駅舎からは架設通路が設けられていまして、新1,2番線ホームへ繋がっています。

 

非常に新しいホームですが、長万部〜小樽は北海道新幹線開通により廃止が決定。9年ほどで役割を終えることになります。



14:10 倶知安駅 発

倶知安駅始発の列車は、行き止まりになっている1番線ホームからの出発です。

 

真正面には胆振線から見えていた羊蹄山。蝦夷富士と呼ぶには丸みを帯びたシルエットが特徴的ですね。

 

函館本線の長万部から北は山線と呼ばれており、ここから勾配がキツくなってきます。

 

小沢駅からは岩内線が分岐していて、駅舎に面する1番線ホームから発車していました。倶知安駅と同じ感じですね。

 

小沢駅前の伯洋軒さんではトンネル餅という名物を売っていました。

「すあま」のようで、優しい甘さが特徴的なお餅。名物だったのですが店主の方が病気になられ、現在は閉店しています。

 

トンネル餅は今走っている稲穂トンネル開通を記念して、和菓子職人・西村久太郎が売り出したのが最初でした。

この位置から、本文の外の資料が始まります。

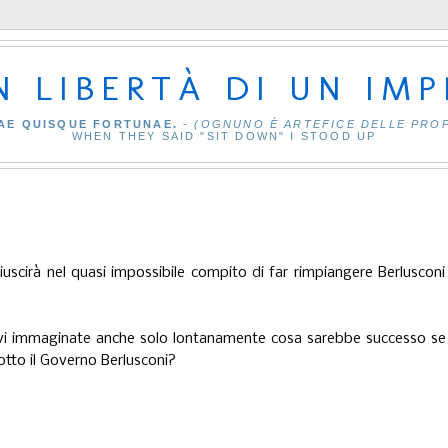
IN LIBERTÀ DI UN IM
AE QUISQUE FORTUNAE.
-
(OGNUNO È ARTEFICE DELLE PRO
WHEN THEY SAID "SIT DOWN" I STOOD UP
iuscirà nel quasi impossibile compito di far rimpiangere Berlusconi
e: vi immaginate anche solo lontanamente cosa sarebbe successo se
otto il Governo Berlusconi?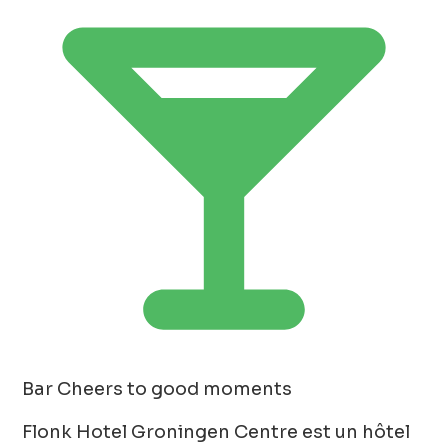
Bar
Cheers to good moments
Flonk Hotel Groningen Centre est un hôtel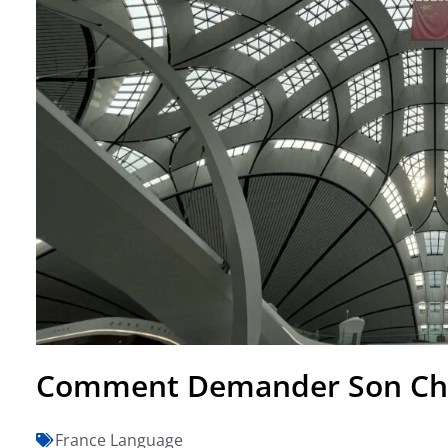
Comment Demander Son Che
France Language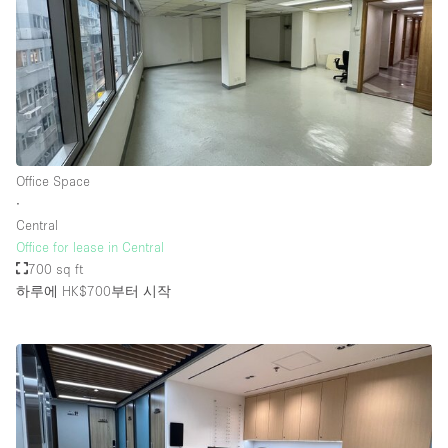
Office Space
∙
Central
Office for lease in Central
700 sq ft
하루에 HK$700
부터 시작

函館本線の歴史も詰まっていた名物のひとつ。ぜひ残っていてほしかったですが、お身体のためには仕方ありません。



ぐんぐん峠を登っていった頂上が、銀山駅です。

ここでは多くの普通列車が行き違いを行います。

 

銀山駅から先では、比較的軽やかな走行に一変しました。

 

仁木〜余市では果物の栽培が盛んで、広々とした果物畑を一面に見ることができます。



ニッカウヰスキーでも有名な余市駅に到着。

函館本線の存廃議論において、余市〜小樽の存続に尽力していた余市町。残念ながら鉄路存続は叶いませんでしたが、現状見るとやっぱり利用者さんは多いです。

 

僅かながら日本海を見まして、カーブが連続する小樽市西部を走ります。

 

住宅街をやや見下ろすような格好で、小樽市の中心部へ。



15:26 小樽駅 着

レトロチックな雰囲気が残る、改札に一番近い4番線ホームに到着。俳優の石原裕次郎がロケで降り立ったことから、2003年に裕次郎ホームと命名されました。

 

胆振線からDECMOが走る函館本線へ。まもなく廃止というタイミングでこのルートを辿ることができました。

胆振線の目的は鉄道による室蘭から小樽への短絡でしたから、路線バスによる峠を越えた行き来需要を拾うのは難しかったでしょう。残念とは思いつつも路線バスの役割を考えたら自然なことで、十分普通のの流れかなと思いました。

 

今回もご覧いただき、ありがとうございました。